The term slash refers to stories in which a homosexual relationship between two characters is portrayed, whether the sexual part of the relationship is explicitly described or not. Slash can be either femslash (female character/female character) or slash (male character/male character).

Slash fiction is not widely considered to be conventional lesbian or gay fiction, as the characters portrayed rarely identify as homosexual.

The Supernatural Slash Fandom

Although there exist other slash pairings in Supernatural fandom, Sam/Dean (aka Wincest) is the most popular.

Occasionally one or both of the brothers will be slashed with minor and/or recurring male characters; OMCs; or characters from other fandoms, including characters that have been portrayed by either Jensen Ackles or Jared Padalecki in another tv-series or movie (e.g., Sam/Jake from Devour, Sam/Alec from Dark Angel, Dean/Dean from Gilmore Girls). (See also: Crossover).

Although the pairing had been utilized from the beginning, after the airing of 1.22 Devil's Trap on May 4th 2006 significantly more John/Dean fanworks appeared (possibly due to the chemistry between Dean and the possessed John). John/Sam is rarer, but not unknown. Both pairings often explore issues of authority and consent.

Due to its emphasis on emotions and relationships in canon, Supernatural has become one of the major slash fandoms in 2006-2007. Over the last two years Supernatural fiction has evolved to include all possible genres, also, because its canon holds significant sci-fi and fantasy elements that can be easily adapted to suit any kind of universe created by the author.

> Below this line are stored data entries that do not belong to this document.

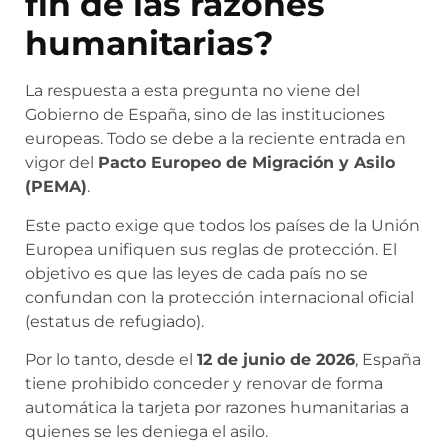
fin de las razones
humanitarias?
La respuesta a esta pregunta no viene del
Gobierno de España, sino de las instituciones
europeas. Todo se debe a la reciente entrada en
vigor del
Pacto Europeo de Migración y Asilo
(PEMA)
.
Este pacto exige que todos los países de la Unión
Europea unifiquen sus reglas de protección. El
objetivo es que las leyes de cada país no se
confundan con la protección internacional oficial
(estatus de refugiado).
Por lo tanto, desde el
12 de junio de 2026
, España
tiene prohibido conceder y renovar de forma
automática la tarjeta por razones humanitarias a
quienes se les deniega el asilo.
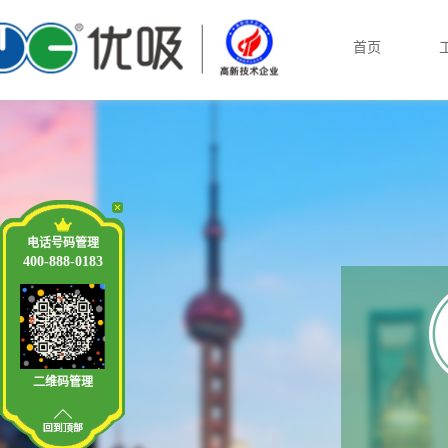
首页
电话号码管理
400-888-0183
二维码管理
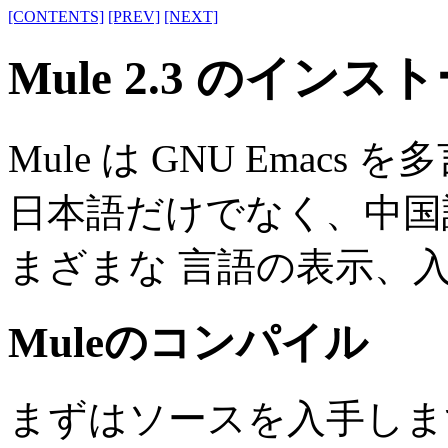
[CONTENTS]
[PREV]
[NEXT]
Mule 2.3 のインス
Mule は GNU Ema
日本語だけでなく、中国
まざまな 言語の表示、
Muleのコンパイル
まずはソースを入手しま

With its main pairing already transgressing society's norms, Supernatural seems a confident fandom that is ready to explore every flavor of sexuality. See Crack.

Brief Overview of the History of Slash Fiction

In general, fandom scholars agree (Jenkins, Brooker, Bacon Smith) that slash was introduced with Kirk/Spock homoerotic fan fiction in the early to mid-70s in Star Trek fandom. The name "slash" fiction comes from the / between the names of the pairing in fan fiction, and was also presumably coined in Star Trek fiction. Even though initially timidly introduced and confronted with ideas of masculinity and heroism, "slash" gained a wider audience over the years.

Much has been said about why fans (a great percentage of them women) write slash fiction, and it always stands in relation to the concept of slash fiction itself.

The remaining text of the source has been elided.